LAWS(GAU)-2006-9-69

NAZRUL ISLAM BOBHUYA Vs. YAKUB CIDDIKIE

Decided On September 15, 2006
SHILLONG BENCH NAZRUL ISLAM BORBHUIYA Appellant
V/S
YAKUB CIDDIKIE Respondents

JUDGEMENT

(1.) This Civil Revision under Article 227 of the Constitution of India is directed against the judgment and order dated 14.10.2004 passed by the learned Additional District Judge, Shillong in FAO (Misc Civil Appeal) No. 9 of 2003 upholding the order dated 28.11.2003 passed by the learned Munsiff, Shillong, in Title suit No. 14 of 1989 nonsuiting the petitioner by refusing to condone the delay in filing the application restoration of the said suit.

(2.) Upon hearing Mr. K S Kynjing, the learned senior counsel for the petitioner and Mr. H S Thangkhiew, the learned counsel for the respondent and, after perusing the impugned judgment and order and other materials on record, I am of the view that the trial court ought to have restored the suit after condoning the delay. The genesis of the case is the order dated 20.12.2001 passed by the learned Munsiff, Shillong, wherein the dismissed the suit of the petitioner in the following manner : "20.12.2001. Seen the hazira only filed for the plaintiff. The defendant is present. The Plaintiff is physically absence and no step is taken till date. Hence the suit is hereby dismissed on ground of default of the Plaintiff. Cosnequent upon dismissal, this suit stand disposed off." The aforesaid order goes to show that the suit was dismissed in default of the prosecution on the ground that no step was taken by him till date. I have carefully gone through all the orders passed by the learned Munsiff, Shillong on and from 14.5.99 when the case record was received by him after remand from this Court. What step the petitioner was required to take on that fateful day is not exactly discernible from the aforesaid order dated 20.12.2001. On 17.10.2000, the learned Munsiff had already closed the filing of the show cause by the plaintiff against the petition dated 4.7.99 filed by the respondent (the defendant No. 1) for rejecting the written statement filed by the defendant No. 2. As per the record, as on 17.10.2000, it is thus clear that the petitioner was prohibited from filing his show-cause statement against the petition dated 4.6.99 and therefore he was not really required to take any other step. On the other hand, the case was adjourned by the learned Munsiff from time to time from 17.10.2000 onwards not for the purpose of hearing but for production of the record relating to TCA No. 9(H) 89 requisitioned by him from the court of the learned District and Sessions Judge, Shillong. This is borne out by the orders dated 17.12.2000 and dated 20.12.2000. In other words, the undisputable fact is that the date on which the suit was dismissed was not a date fixed for hearing of the suit but for production of the record. The question to be considered then is whether the suit was dismissed in deafult of the petitioner under the provisions of Order IX Rule 8 of the Code of Civil Procedure ?
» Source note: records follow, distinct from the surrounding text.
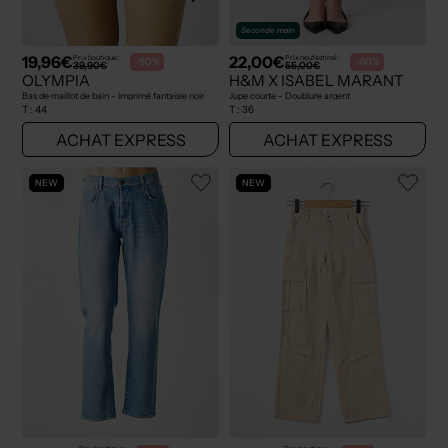
Seconde main
19,96€
22,00€
Prix boutique :
Prix neuf estimé :
-50%
-60%
39,90€
55,00€
OLYMPIA
H&M X ISABEL MARANT
Bas de maillot de bain - Imprimé fantaisie noir
Jupe courte - Doublure argent
T :
44
T :
36
ACHAT EXPRESS
ACHAT EXPRESS
NEW
NEW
(3.) Under Order IX Rule 8, it is provided that where the defendant appears and the plaintiff does not appear when the suit is called on for hearing, the court shall make an order that the suit be dismissed, unless the defendant admits the claim, or part thereof, in which case the court shall pass a decree against the defendant upon such admission, and, where part only of the claim has been admitted, shall dismiss the suit so far as it relates to the remainder. This provision abundantly shows that a suit cannot be dismissed under his provision due to the absence of the plaintiff unless t:he date is fixed for hearing of the suit. Order IX Rule 9 prescribes that where a suit is wholly or partly dismissed under Rule 8, the plaintiff shall be precluded from bringing a fresh suit in respect of the same cause of action, but he may apply for an order to set the dismissal aside, and if he satisfies the court that there was sufficient cause for his non - appearance when the suit was called on for hearing, the court shall make an order setting aside the dismissing upon such terms as to costs or otherwise as it thinks fit, and shall appoint a date for proceeding with the suit. Therefore, the remedy for the plaintiff whose suit has been dismissed in default under Order IX Rule 8 is provided under Order IX Rule 9. The period of limitation for an application for restoration of a suit which has been dismissed in default under Order IX Rule 8 is prescribed in Article 122 of the Limitation Act, 1963. A cursory look at Article 122 of the Limitation Act will show that the period of limitation of 30 days would run from the date of dismissal of the suit and not from the date of knowledge of the dismissal of the suit. If the suit of the plaintiff was dismissed in default in terms of the provisions of Order IX Rule 8, it is obvious that the period of limitation would expire on 15.10.2001 and the petitioner, having failed to file his application for restoration within 30 days from 15.9.2001, would be precluded from filing such application unless he can explain the delay by showing sufficient cause as provided in Section 5 of the Limitation Act.